-Vous ne répondez pas à ma question. Ok pour prendre de la distance, mais ça revient un peu à s’éloigner de la réalité or justement le physique, c’est-à-dire en l’occurrence l’état de santé réel d’une personne, ne suit pas toujours le mental et, à un moment, il faut quand même rabouter les morceaux,
-L’expression « prendre de la distance » est peut être mal choisie car il ne s’agit pas de s’éloigner de la réalité, mais seulement de se regarder en train de s’y mouvoir. D’ailleurs il me semble que la réalité ne peut se révéler que quand on a la possibilité de s’en extraire mentalement. Par exemple dire que quelqu’un, et particulièrement soi-même, est amoureux, n’est possible que si l’on dépasse les sentiments pour constater un état. Sinon, on reste empêtré dans des envies et des réactions que l’on n’arrive pas à comprendre. Le statut amoureux prend beaucoup de vigueur si l’on arrive à caractériser l’état dans lequel on se trouve et qui est la stricte réalité. C’est encore plus pertinent si l’on s’aperçoit que, justement, on n’est pas dans cet état, amoureux, par exemple.
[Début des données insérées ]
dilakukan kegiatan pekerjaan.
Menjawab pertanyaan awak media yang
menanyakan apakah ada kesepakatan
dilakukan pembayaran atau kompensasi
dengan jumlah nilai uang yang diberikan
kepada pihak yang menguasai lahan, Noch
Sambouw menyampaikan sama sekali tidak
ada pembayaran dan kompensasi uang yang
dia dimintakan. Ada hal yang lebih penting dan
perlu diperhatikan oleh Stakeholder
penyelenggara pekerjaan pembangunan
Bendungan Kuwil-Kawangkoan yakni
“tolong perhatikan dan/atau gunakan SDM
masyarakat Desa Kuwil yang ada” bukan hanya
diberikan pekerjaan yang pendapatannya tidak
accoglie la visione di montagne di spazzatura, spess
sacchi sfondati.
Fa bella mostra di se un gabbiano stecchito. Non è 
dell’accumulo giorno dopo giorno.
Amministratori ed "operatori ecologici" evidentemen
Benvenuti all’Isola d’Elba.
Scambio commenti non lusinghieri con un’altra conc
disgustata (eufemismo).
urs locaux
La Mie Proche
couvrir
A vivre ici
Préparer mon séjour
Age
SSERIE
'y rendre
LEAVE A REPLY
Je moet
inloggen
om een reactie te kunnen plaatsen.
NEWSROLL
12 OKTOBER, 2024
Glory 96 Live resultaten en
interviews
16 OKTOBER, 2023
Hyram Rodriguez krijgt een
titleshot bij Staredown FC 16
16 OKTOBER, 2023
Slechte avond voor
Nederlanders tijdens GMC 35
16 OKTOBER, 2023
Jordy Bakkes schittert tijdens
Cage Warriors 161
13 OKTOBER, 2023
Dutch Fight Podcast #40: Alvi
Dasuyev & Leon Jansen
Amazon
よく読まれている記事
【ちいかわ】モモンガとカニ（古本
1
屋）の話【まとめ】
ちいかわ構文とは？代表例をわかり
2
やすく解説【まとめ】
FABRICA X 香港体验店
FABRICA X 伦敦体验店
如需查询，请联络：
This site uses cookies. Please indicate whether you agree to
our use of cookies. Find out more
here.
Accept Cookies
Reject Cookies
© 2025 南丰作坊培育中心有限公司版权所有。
-Oula c’est que du raisonnement votre truc, moi je n’aime pas ça. On se fait toujours avoir avec des machins pareils,
-Mettons, ça n’est pas complètement faux, mais pour rester concret je suis sûr que votre mère est consciente de son état, qu’elle en a très bien pigé la réalité mais elle est responsable de sa santé et elle seule. Il me semble, en plus, qu’elle a fait le choix de ne pas vous inquiéter. En ce moment il y a un méchant déraillement de l’État. Il est complètement dans l’erreur en essayant d’imposer des comportements à la population sous prétexte de diminuer les dépenses de la sécu. J’ai lu qu’en GB, ils voulaient refuser de prendre en charge les cirrhoses, sous prétexte que les gens buvaient trop. Il y a surement des moyens de sortir certaines personnes de la dépendance alcoolique, mais refuser de les soigner ou les priver de remboursements, ce qui est la même chose, c’est de l’abus de pouvoir et la rupture du vivre en société,
-Ah, que vient faire la société là-dedans ?,
-Plus personne ne naît dans une grotte ignorée des hommes, les individus naissent dans une société, petite ou grande avec ses règles et ses usages et son vivre ensemble. On ne choisit pas ses parents, pas plus que la société dans laquelle on naît. La première chose que fait la société c’est vous donner un numéro de sécu. C’est le rituel d’entrée, à ce moment-là vous commencez à faire partie du groupe et le groupe n’a plus le droit de vous laisser tomber, quoi que vous fassiez. C’est ça le vivre ensemble. Enfin théoriquement, parce que cette règle est presque toujours bafouée par les gouvernants pour qui les citoyens sont devenus le dernier de leurs soucis et qui demandent seulement une gestion statistique,
-C’est vous qui l’avez inventé ce truc du vivre ensemble. Remarquez c’est assez sympa. Ça fait un peu utopiste mais ça se tient. Néanmoins moi j’ai plutôt l’idée qu’il faut se débrouiller tout seul sans compter sur les autres ou la société comme vous dites,
-Les autres font partie de la société mais ne sont pas la société. Ce qui fait la société c’est un ensemble un peu variable, mais qui comprend le plus souvent, une langue, des usages, des règles, des rites et un certain nombre de services collectivisés. C’est à ce groupe que vous et les autres appartenez,
-Peut-être mais, pour moi, il n’y a rien à attendre de la société. D’ailleurs qu’est-ce que vous voudriez attendre et obtenir, hein,
-Restons calme, je comprends votre réaction mais la première chose à attendre de la société c’est sa propre intégrité, physique et morale. Physique c’est-à-dire la santé, la sécurité, morale c’est-à-dire l’éducation, l’information,
-La santé, mais la société n’y peut rien si vous êtes en bonne ou mauvaise santé.
-Ben si, justement la société peut beaucoup. Il est, théoriquement hélas, fini le temps des sorciers.